Jocelyn Chia's comedy tasteless, insensitive, says widow of MH370 cabin crew


PETALING JAYA: The recent stand-up comedy show by Jocelyn Chia in New York was tasteless and insensitive to the tragedy's victims, says MH370 widow Intan Maizura Othaman.

"My son Muhammad is still crying over the loss of his Papa who was a flight attendant on MH370, and here you are making fun of the tragedy," she said in a video posted on her Tiktok page.

"Do you know how many mothers are still crying over the tragedy until today? No, you don't know because you don't have the empathy and heart," she added.

Intan Maizura then said that it is much better to have a heart than to be a morally bankrupt person living in a first world country.

Intan went on to say people should stop giving attention to comedians like Jocelyn who pull off cheap jokes to get attention and validation from people.

Chia recently earned the ire of Malaysians after making controversial claims about the country in her stand-up comedy show titled 'Singapore vs Malaysia' in Manhattan, New York.
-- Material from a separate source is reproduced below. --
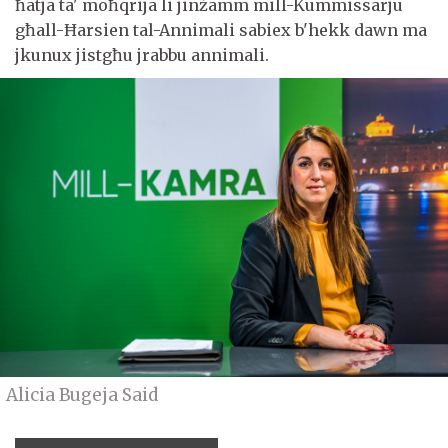
ħatja ta' moħqrija li jinżamm mill-Kummissarju
għall-Ħarsien tal-Annimali sabiex b'hekk dawn ma
jkunux jistgħu jrabbu annimali.
Alicia Bugeja Said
She first joked about Malaysia being a developing country that was far behind Singapore, 40 years after the island nation was "dumped" by Malaysia in 1965.
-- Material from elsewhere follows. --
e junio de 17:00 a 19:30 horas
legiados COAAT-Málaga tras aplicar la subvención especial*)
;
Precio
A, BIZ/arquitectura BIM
"My country, Singapore, after we gained independence from the British, we were a struggling little nation.

"In order to survive, we formed a union with a larger, more powerful country, Malaysia.
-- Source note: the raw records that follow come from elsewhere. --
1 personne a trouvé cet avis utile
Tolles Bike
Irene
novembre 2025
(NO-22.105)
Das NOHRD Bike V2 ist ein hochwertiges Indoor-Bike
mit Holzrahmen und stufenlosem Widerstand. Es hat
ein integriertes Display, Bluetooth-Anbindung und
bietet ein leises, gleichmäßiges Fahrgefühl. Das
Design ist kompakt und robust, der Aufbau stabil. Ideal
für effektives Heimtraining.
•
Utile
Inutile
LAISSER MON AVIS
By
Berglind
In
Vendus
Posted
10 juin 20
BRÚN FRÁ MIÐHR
"When my prime minister went on TV to announce that you guys had dumped us, he cried because he thought we were not going to survive without you.

"But then, 40 years later, we became a first-world country."

"And you guys? Malaysia, what are you now? Still a developing country," she says sarcastically in a video shared on her Instagram account.

Chia then crudely references the Malaysia Airlines Flight MH370 tragedy in a joke about Malaysia seeking to re-establish ties with Singapore.

"Why haven't you (Malaysia) paid me a visit in 40 years?," she says in a monologue.

In another voice, she replies: "I tried, but you know, our airplanes can't fly," she says as a graphic of a Malaysia Airlines plane flashes on the screen,

This draws a few gasps from the audience but Jocelyn doubles down on the joke.

"What, Malaysia Airlines going missing is not funny, huh?

"Some jokes don't land," she says in an apparent reference to Flight MH370, which vanished on March 8, 2014 while en route from Kuala Lumpur to Beijing, China.

The fate of its 239 passengers and crew are unknown to today.